El dia que, rodeada de la gente que quiero, exhale aire por última vez, solo me acordaré del primer beso, del tacto de la piel de mi abuela, del olor que dejaba mi padre en las sábanas cuando se despedía de mi. Solo recordaré el cosquilleo en la espalda de aquella primera vez en una isla del mediterráneo. Aunque no recordaré su cara, recordaré sus susurros y su espalda. Recordaré abrazos que no se volvieron a repetir. Recordaré mi primera borrachera a la orilla del rio. Las palabras sentidas desde el corazón. Las losetas rotas de rabia y las risas que le siguieron. Reviviré el viento que agitaba mi pelo en aquel descapotable. El primer trabajo. Un globo el día de mi 19 cumpleaños. Cuando mi madre me daba dinero a escondidas. La primera vez que tuve narices de ir a un sitio sola. El fuego. Sentiré el sol quemándome la piel en nuestra playa. El olor de la comida de mi madre. El nacimiento de Ariadna. El sabor del queso de aquel bar. El olor a coco que tanto coraje le daba a Domingo. La vainilla bourbon. La euforia del último examen de la carrera. El abrazo de mi niño. El primer biberón a aquel chiquitín que apretaba mi dedo con toda su fuerza.
El dia que, llegado el final de mi vida, cierre los ojos por última vez, espero haber vivido todos y cada uno de los minutos de mi vida con la pasión con la que escribo esto.

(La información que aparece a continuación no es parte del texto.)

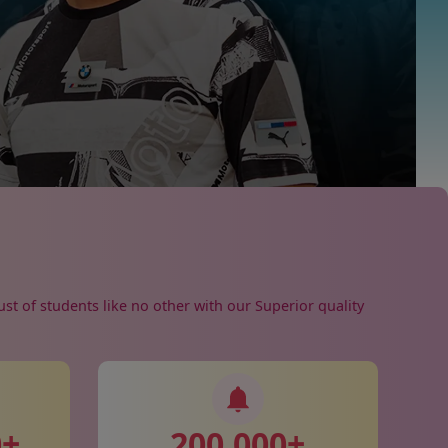
ust of students like no other with our Superior quality
0
+
200,000
+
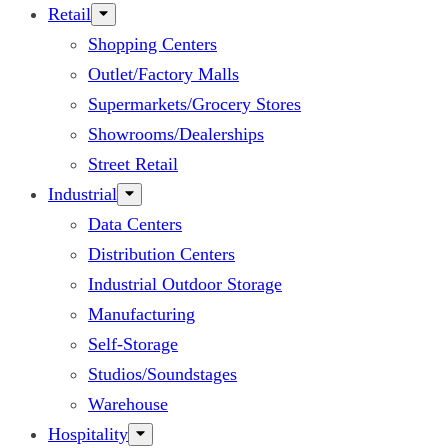
Retail
Shopping Centers
Outlet/Factory Malls
Supermarkets/Grocery Stores
Showrooms/Dealerships
Street Retail
Industrial
Data Centers
Distribution Centers
Industrial Outdoor Storage
Manufacturing
Self-Storage
Studios/Soundstages
Warehouse
Hospitality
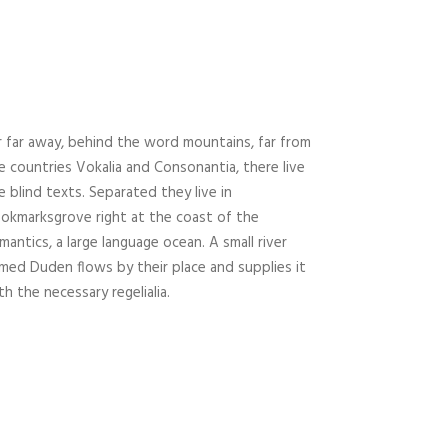
r far away, behind the word mountains, far from
e countries Vokalia and Consonantia, there live
e blind texts. Separated they live in
okmarksgrove right at the coast of the
mantics, a large language ocean. A small river
med Duden flows by their place and supplies it
th the necessary regelialia.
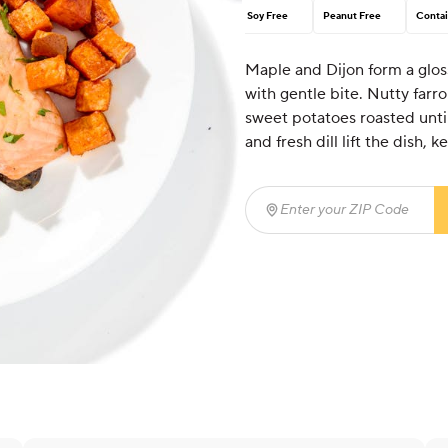
Soy Free
Peanut Free
Contai
Maple and Dijon form a glos
with gentle bite. Nutty farr
sweet potatoes roasted unti
and fresh dill lift the dish,
Enter your ZIP Code
(req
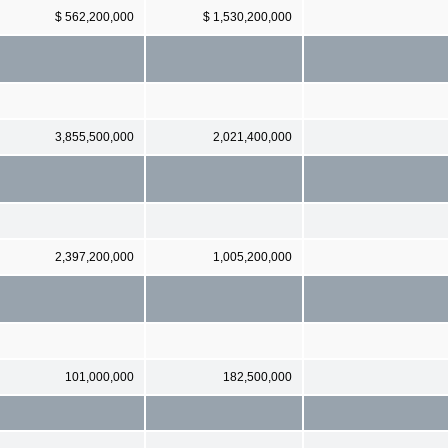
$ 562,200,000
$ 1,530,200,000
3,855,500,000
2,021,400,000
2,397,200,000
1,005,200,000
101,000,000
182,500,000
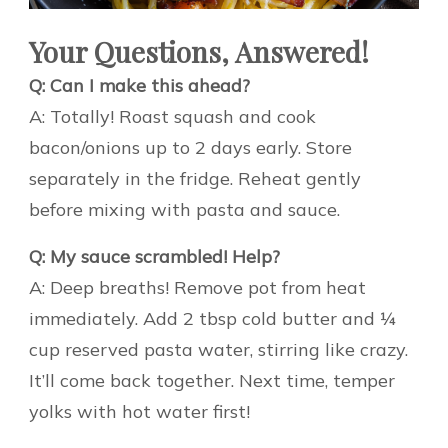
Your Questions, Answered!
Q: Can I make this ahead?
A: Totally! Roast squash and cook
bacon/onions up to 2 days early. Store
separately in the fridge. Reheat gently
before mixing with pasta and sauce.
Q: My sauce scrambled! Help?
A: Deep breaths! Remove pot from heat
immediately. Add 2 tbsp cold butter and ¼
cup reserved pasta water, stirring like crazy.
It’ll come back together. Next time, temper
yolks with hot water first!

Con la pasión con la que recuerdo todo aquello que ha hecho de mí la persona que soy.

8 abr 2010

Cosas que no entiendo

Yo, entre otras muchas cosas en esta vida, como la gente que no le gusta el chocolate o que solo se ducha los 29 de Febrero, hay cosas que no entiendo. Y una de las que más me escaman es el ritual de apareamiento del ser humano macho.
No soporto tener que hacerme la interesante. No soporto tener que dar una de cal y una de arena (Nunca supe cual es la buena y cual la mala...) para ser insinuante pero no evidente. Si me gusta pasar tiempo con X, no me gusta tener que devolverle un mensaje diciendole que no puedo quedar cuando estoy deseando pillar la mochila e ir a tomarme una, dos, tres, siete cervezas con el susodicho. Y muchísimo menos voy a disimular cuando me encanta hablar con el energúmeno en cuestión, para que parezca que paso de la criatura, cuando me lo paso bomba hablando con el.
Asi que por Dior, hombres del mundo, no huyáis cuando una fémina de buen ver como es una servidora, os de clara muestra de que quiere continuar con el ritual de cortejo.
Que la vida son cuatro días y no quiero pegarme tres disimulando.